··· Source data ···

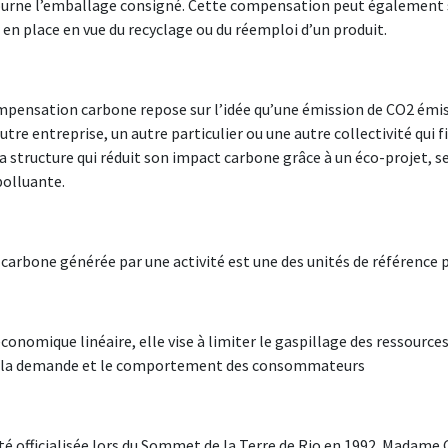
retourne l’emballage consigné. Cette compensation peut également s
 en place en vue du recyclage ou du réemploi d’un produit.
ompensation carbone repose sur l’idée qu’une émission de CO2 émise
tre entreprise, un autre particulier ou une autre collectivité qui 
, la structure qui réduit son impact carbone grâce à un éco-projet, 
polluante.
de carbone générée par une activité est une des unités de référen
nomique linéaire, elle vise à limiter le gaspillage des ressources 
 et la demande et le comportement des consommateurs
été officialisée lors du Sommet de la Terre de Rio en 1992. Madam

···

Word for word, please reproduce each entry above and leave out every picture.

retourne l’emballage consigné. Cette compensation peut également s
 en place en vue du recyclage ou du réemploi d’un produit.
ompensation carbone repose sur l’idée qu’une émission de CO2 émise
tre entreprise, un autre particulier ou une autre collectivité qui 
, la structure qui réduit son impact carbone grâce à un éco-projet, 
polluante.
de carbone générée par une activité est une des unités de référen
nomique linéaire, elle vise à limiter le gaspillage des ressources 
 et la demande et le comportement des consommateurs
été officialisée lors du Sommet de la Terre de Rio en 1992. Madam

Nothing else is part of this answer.